:: Task requirements ::
Among the records below, find each line containing the word "сопротивления" and copy it.

START Supplied entries

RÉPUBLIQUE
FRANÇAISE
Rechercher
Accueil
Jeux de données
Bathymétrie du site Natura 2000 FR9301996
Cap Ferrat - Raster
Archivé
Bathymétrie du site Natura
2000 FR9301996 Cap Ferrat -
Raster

END Supplied entries
START Supplied entries

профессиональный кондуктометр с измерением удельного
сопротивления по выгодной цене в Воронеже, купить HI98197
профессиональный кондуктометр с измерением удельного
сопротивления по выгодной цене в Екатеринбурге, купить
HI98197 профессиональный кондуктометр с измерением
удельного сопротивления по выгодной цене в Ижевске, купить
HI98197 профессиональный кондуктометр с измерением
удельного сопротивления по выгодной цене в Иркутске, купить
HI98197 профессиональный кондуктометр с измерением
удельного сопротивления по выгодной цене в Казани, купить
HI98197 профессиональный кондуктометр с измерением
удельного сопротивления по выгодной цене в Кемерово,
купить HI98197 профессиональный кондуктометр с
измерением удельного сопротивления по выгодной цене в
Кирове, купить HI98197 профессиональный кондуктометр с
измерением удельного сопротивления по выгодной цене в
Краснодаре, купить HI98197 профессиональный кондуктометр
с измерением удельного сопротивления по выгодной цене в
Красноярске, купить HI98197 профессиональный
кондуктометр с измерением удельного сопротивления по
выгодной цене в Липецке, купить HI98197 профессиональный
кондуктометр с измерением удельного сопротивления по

END Supplied entries

:: Solution below ::
сопротивления по выгодной цене в Воронеже, купить HI98197
сопротивления по выгодной цене в Екатеринбурге, купить
удельного сопротивления по выгодной цене в Ижевске, купить
удельного сопротивления по выгодной цене в Иркутске, купить
удельного сопротивления по выгодной цене в Казани, купить
удельного сопротивления по выгодной цене в Кемерово,
измерением удельного сопротивления по выгодной цене в
измерением удельного сопротивления по выгодной цене в
с измерением удельного сопротивления по выгодной цене в
кондуктометр с измерением удельного сопротивления по
кондуктометр с измерением удельного сопротивления по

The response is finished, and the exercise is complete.